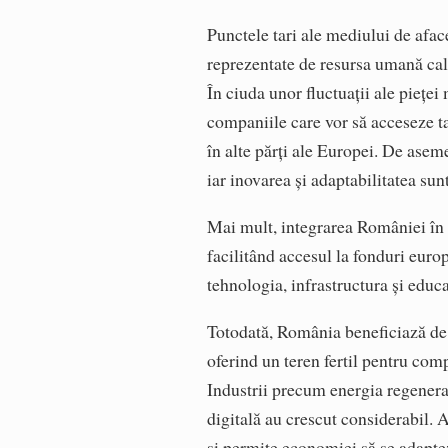
Punctele tari ale mediului de afac
reprezentate de resursa umană calif
În ciuda unor fluctuații ale piețe
companiile care vor să acceseze ta
în alte părți ale Europei. De aseme
iar inovarea și adaptabilitatea sunt
Mai mult, integrarea României în
facilitând accesul la fonduri euro
tehnologia, infrastructura și educ
Totodată, România beneficiază de o
oferind un teren fertil pentru com
Industrii precum energia regenera
digitală au crescut considerabil. 
și permite economiei să se adaptez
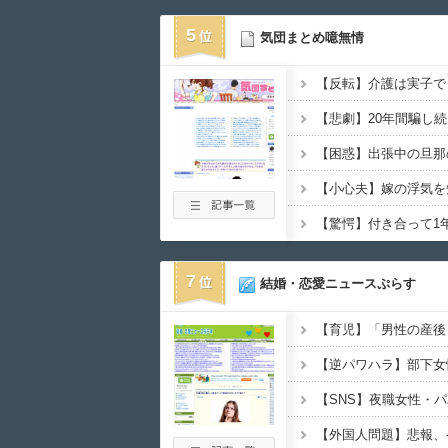
5
気団まとめ噫無情
7
結婚・恋愛ニュースぷらす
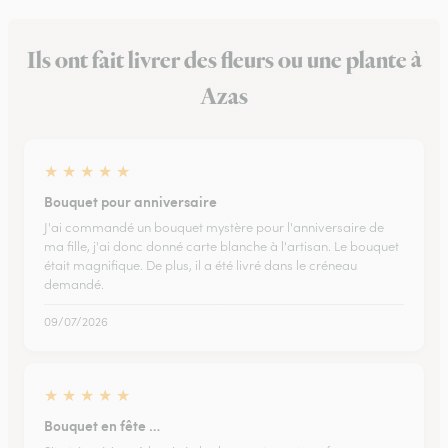
Ils ont fait livrer des fleurs ou une plante à
Azas
★
★
★
★
★
Bouquet pour anniversaire
J'ai commandé un bouquet mystère pour l'anniversaire de
ma fille, j'ai donc donné carte blanche à l'artisan. Le bouquet
était magnifique. De plus, il a été livré dans le créneau
demandé.
09/07/2026
★
★
★
★
★
Bouquet en fête …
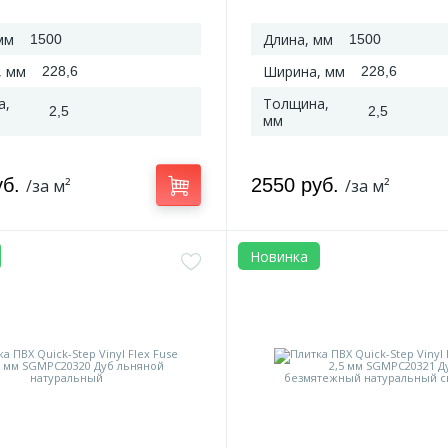
средний
мм
Длина, мм
1500
1500
, мм
Ширина, мм
228,6
228,6
а,
Толщина,
2,5
2,5
мм
уб.
2550 руб.
/за м²
/за м²
Новинка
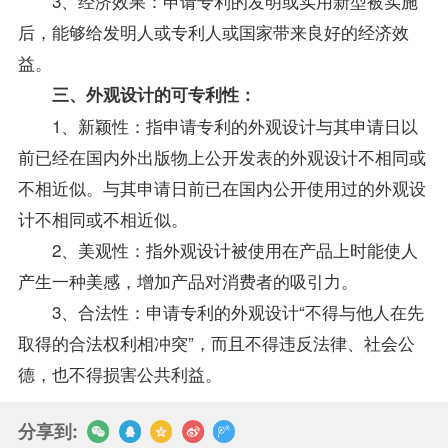
3、经济效果：申请专利的发明或实用新型被实施
后，能够给发明人或专利人或国家带来良好的经济效
益。
三、外观设计的可专利性：
1、新颖性：指申请专利的外观设计与其申请日以
前已经在国内外出版物上公开发表的外观设计不相同或
不相近似。与其申请日前已在国内公开使用过的外观设
计不相同或不相近似。
2、美观性：指外观设计被使用在产品上时能使人
产生一种美感，增加产品对消费者的吸引力。
3、合法性：申请专利的外观设计“不得与他人在先
取得的合法权利相冲突”，而且不得违反法律、社会公
德，也不得损害公共利益。
分享到:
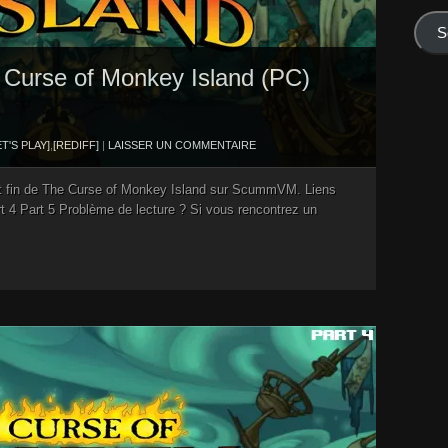
mail
S
he Curse of Monkey Island (PC)
ET'S PLAY]
,
[REDIFF]
|
LAISSER UN COMMENTAIRE
 et fin de The Curse of Monkey Island sur ScummVM. Liens
rt 4 Part 5 Problème de lecture ? Si vous rencontrez un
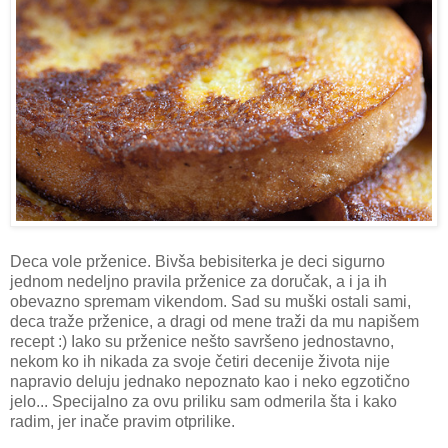
Deca vole prženice. Bivša bebisiterka je deci sigurno
jednom nedeljno pravila prženice za doručak, a i ja ih
obevazno spremam vikendom. Sad su muški ostali sami,
deca traže prženice, a dragi od mene traži da mu napišem
recept :) Iako su prženice nešto savršeno jednostavno,
nekom ko ih nikada za svoje četiri decenije života nije
napravio deluju jednako nepoznato kao i neko egzotično
jelo... Specijalno za ovu priliku sam odmerila šta i kako
radim, jer inače pravim otprilike.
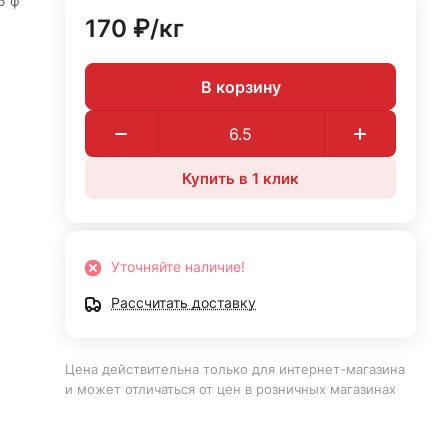
5 ф
170 ₽/
кг
В корзину
Купить в 1 клик
Уточняйте наличие!
Рассчитать доставку
Цена действительна только для интернет-магазина
и может отличаться от цен в розничных магазинах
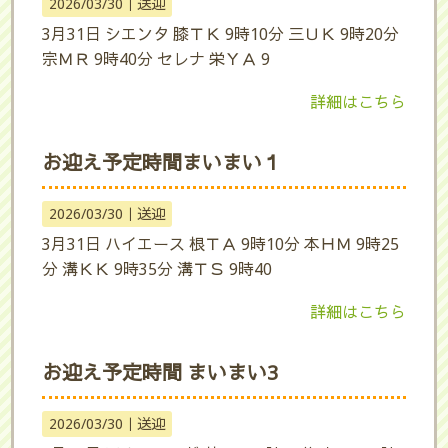
2026/03/30｜
送迎
3月31日 シエンタ 膝ＴＫ 9時10分 三ＵＫ 9時20分
宗ＭＲ 9時40分 セレナ 栄ＹＡ 9
詳細はこちら
お迎え予定時間まいまい１
2026/03/30｜
送迎
3月31日 ハイエース 根ＴＡ 9時10分 本ＨＭ 9時25
分 溝ＫＫ 9時35分 溝ＴＳ 9時40
詳細はこちら
お迎え予定時間 まいまい3
2026/03/30｜
送迎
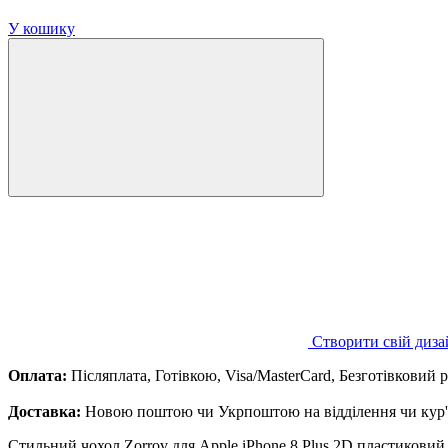
У кошику
Створити свій диза
Оплата:
Післяплата, Готівкою, Visa/MasterCard, Безготівковий 
Доставка:
Новою поштою чи Укрпоштою на відділення чи кур'є
Стильний чохол Zorrov для Apple iPhone 8 Plus 2D пластиковий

● **Assignment**:
Should any entry above carry a picture, omit it and repeat everything else word for word.

● **Solution to this exercise**:
Punctele tari ale mediului de afac
reprezentate de resursa umană calif
În ciuda unor fluctuații ale piețe
companiile care vor să acceseze ta
în alte părți ale Europei. De aseme
iar inovarea și adaptabilitatea sunt
Mai mult, integrarea României în
facilitând accesul la fonduri euro
tehnologia, infrastructura și educ
Totodată, România beneficiază de o
oferind un teren fertil pentru com
Industrii precum energia regenera
digitală au crescut considerabil. 
și permite economiei să se adaptez
5
気団まとめ噫無情
7
結婚・恋愛ニュースぷらす
Ils ont fait livrer des fleurs ou une plante à
Azas
★
★
★
★
★
Bouquet pour anniversaire
J'ai commandé un bouquet mystère pour l'anniversaire de
ma fille, j'ai donc donné carte blanche à l'artisan. Le bouquet
était magnifique. De plus, il a été livré dans le créneau
demandé.
09/07/2026
★
★
★
★
★
Bouquet en fête …
средний
мм
Длина, мм
1500
1500
, мм
Ширина, мм
228,6
228,6
а,
Толщина,
2,5
2,5
мм
уб.
2550 руб.
/за м²
/за м²
Новинка
3、经济效果：申请专利的发明或实用新型被实施
后，能够给发明人或专利人或国家带来良好的经济效
益。
三、外观设计的可专利性：
1、新颖性：指申请专利的外观设计与其申请日以
前已经在国内外出版物上公开发表的外观设计不相同或
不相近似。与其申请日前已在国内公开使用过的外观设
计不相同或不相近似。
2、美观性：指外观设计被使用在产品上时能使人
产生一种美感，增加产品对消费者的吸引力。
3、合法性：申请专利的外观设计“不得与他人在先
取得的合法权利相冲突”，而且不得违反法律、社会公
德，也不得损害公共利益。
分享到:
mail
S
he Curse of Monkey Island (PC)
ET'S PLAY]
,
[REDIFF]
|
LAISSER UN COMMENTAIRE
 et fin de The Curse of Monkey Island sur ScummVM. Liens
rt 4 Part 5 Problème de lecture ? Si vous rencontrez un
Deca vole prženice. Bivša bebisiterka je deci sigurno
jednom nedeljno pravila prženice za doručak, a i ja ih
obevazno spremam vikendom. Sad su muški ostali sami,
deca traže prženice, a dragi od mene traži da mu napišem
recept :) Iako su prženice nešto savršeno jednostavno,
nekom ko ih nikada za svoje četiri decenije života nije
napravio deluju jednako nepoznato kao i neko egzotično
jelo... Specijalno za ovu priliku sam odmerila šta i kako
radim, jer inače pravim otprilike.
5 ф
170 ₽/
кг
В корзину
Купить в 1 клик
Уточняйте наличие!
Рассчитать доставку
Цена действительна только для интернет-магазина
и может отличаться от цен в розничных магазинах
2026/03/30｜
送迎
3月31日 シエンタ 膝ＴＫ 9時10分 三ＵＫ 9時20分
宗ＭＲ 9時40分 セレナ 栄ＹＡ 9
詳細はこちら
お迎え予定時間まいまい１
2026/03/30｜
送迎
3月31日 ハイエース 根ＴＡ 9時10分 本ＨＭ 9時25
分 溝ＫＫ 9時35分 溝ＴＳ 9時40
詳細はこちら
お迎え予定時間 まいまい3
2026/03/30｜
送迎
У кошику
Створити свій диза
Оплата:
Післяплата, Готівкою, Visa/MasterCard, Безготівковий 
Доставка:
Новою поштою чи Укрпоштою на відділення чи кур'є
Стильний чохол Zorrov для Apple iPhone 8 Plus 2D пластиковий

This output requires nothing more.